However, I'm stuck on the converse of the third statement: suppose $a \mathbf{v} = \mathbf{0}$ and $\mathbf{v} \neq \mathbf{0}$. Show that $a$ must be equal to $0$. In other words, show that the scalar zero is the only element of $\mathbb{F}$ that allows for rule of inference number 3 in the above list.

It seems like such a simple thing but I'm not used to proving super basic statements like this axiomatically. My attempt so far is something like:

$$\begin{align}a\mathbf{v} &= \mathbf{0} \quad &\text{(1)} \\ a \mathbf{v} + \mathbf{0} &= \mathbf{0} \quad &\text{(vector additive identity)} \\ a \mathbf{v} + a \mathbf{v} &= \mathbf{0} \quad &\text{(substitute from 1)} \\ (a + a) \mathbf{v} &= \mathbf{0} \quad &\text{(distributive property)} \\ (2a)\mathbf{v} &= \mathbf{0} \\ (2a)\mathbf{v} &= a \mathbf{v} \quad &\text{(substitute from 1)} \\ \mathrm{``therefore"} \quad 2a &= a \\ a &= 0 \end{align} $$

But I'm not sure I'm "allowed" to do that second-to-last step yet, given the things proved so far.
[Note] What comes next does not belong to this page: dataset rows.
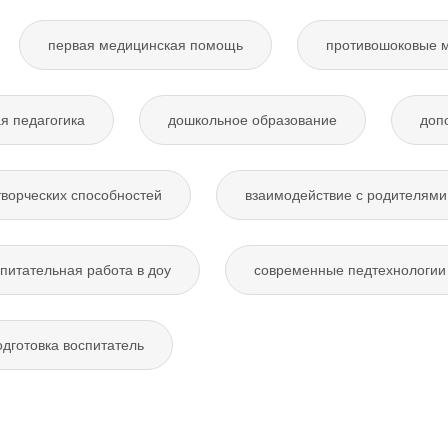
первая медицинская помощь
противошоковые 
я педагогика
дошкольное образование
доп
творческих способностей
взаимодействие с родителями
питательная работа в доу
современные педтехнологии 
дготовка воспитатель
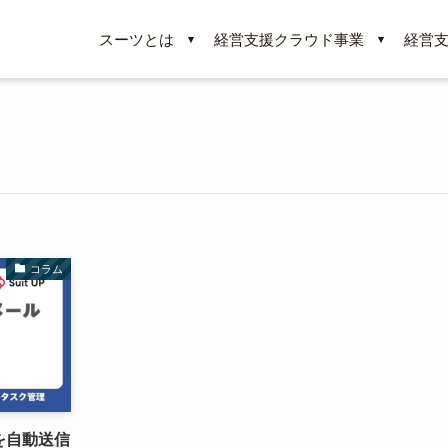
スーツとは
経営支援クラウド事業
経営
コラム
を自動送信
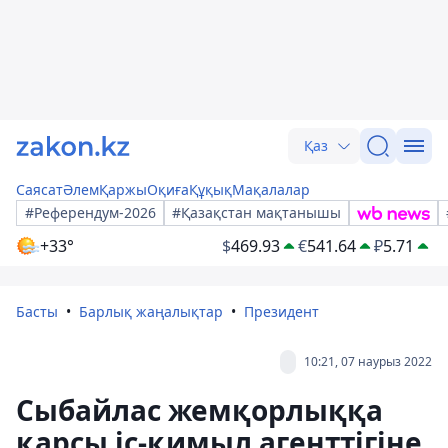
Қаз
Саясат
Әлем
Қаржы
Оқиға
Құқық
Мақалалар
#Референдум-2026
#Қазақстан мақтанышы
+33°
$
469.93
€
541.64
₽
5.71
Басты
Барлық жаңалықтар
Президент
10:21, 07 наурыз 2022
Сыбайлас жемқорлыққа
қарсы іс-қимыл агенттігіне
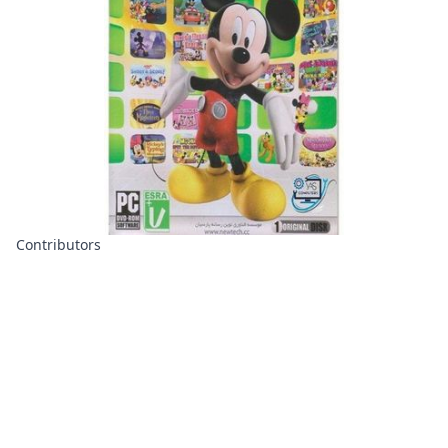
Contributors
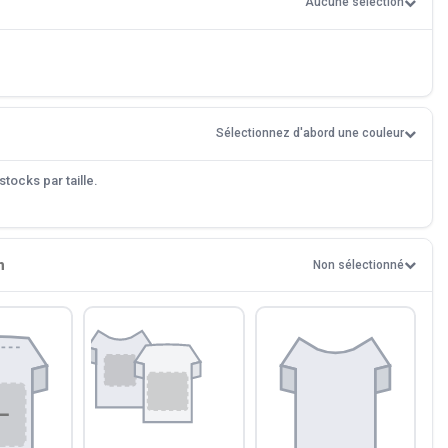
Aucune sélection
Sélectionnez d'abord une couleur
tocks par taille.
n
Non sélectionné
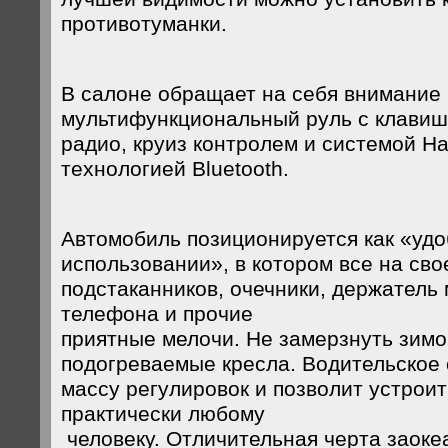
противотуманки.
В салоне обращает на себя внимание
мультифункциональный руль с клави
радио, круиз контролем и системой Ha
технологией Bluetooth.
Автомобиль позиционируется как «удо
использовании», в котором все на св
подстаканников, очечники, держатель
телефона и прочие
приятные мелочи. Не замерзнуть зимо
подогреваемые кресла. Водительское
массу регулировок и позволит устрои
практически любому
человеку. Отличительная черта заоке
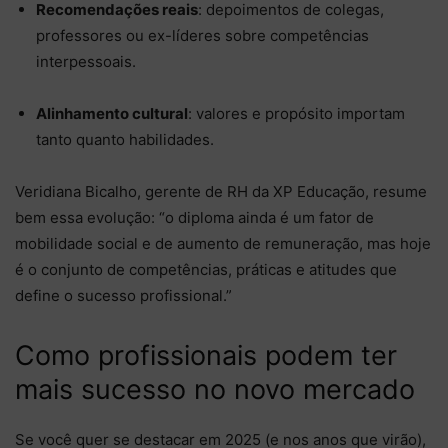
Recomendações reais
: depoimentos de colegas,
professores ou ex-líderes sobre competências
interpessoais.
Alinhamento cultural
: valores e propósito importam
tanto quanto habilidades.
Veridiana Bicalho, gerente de RH da XP Educação, resume
bem essa evolução: “o diploma ainda é um fator de
mobilidade social e de aumento de remuneração, mas hoje
é o conjunto de competências, práticas e atitudes que
define o sucesso profissional.”
Como profissionais podem ter
mais sucesso no novo mercado
Se você quer se destacar em 2025 (e nos anos que virão),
I think it might just be a circular argument. Is it?

EDIT:

I figured it out with some prodding; turned out I had all the pieces in front of me already but didn't realize it. Here it is for completeness:

Suppose $a \in \mathbb{F}$, $\mathbf{v} \in V$, and $a \mathbf{v} = \mathbf{0}$. Either $a = 0$ or $a \neq 0$. In the case where $a \neq 0$:

$$\begin{align} a \mathbf{v} &= \mathbf{0} \\ \frac{1}{a} ( a \mathbf{v} ) &= \frac{1}{a} \mathbf{0} \\ (\frac{1}{a} a) \mathbf{v} & = \mathbf{0} \\ 1\mathbf{v} &= \mathbf{0} \\ \mathbf{v} &= \mathbf{0} \end{align}$$

But then suppose further that $\mathbf{v} \neq \mathbf{0}$. Then $a = 0$ by the contrapositive.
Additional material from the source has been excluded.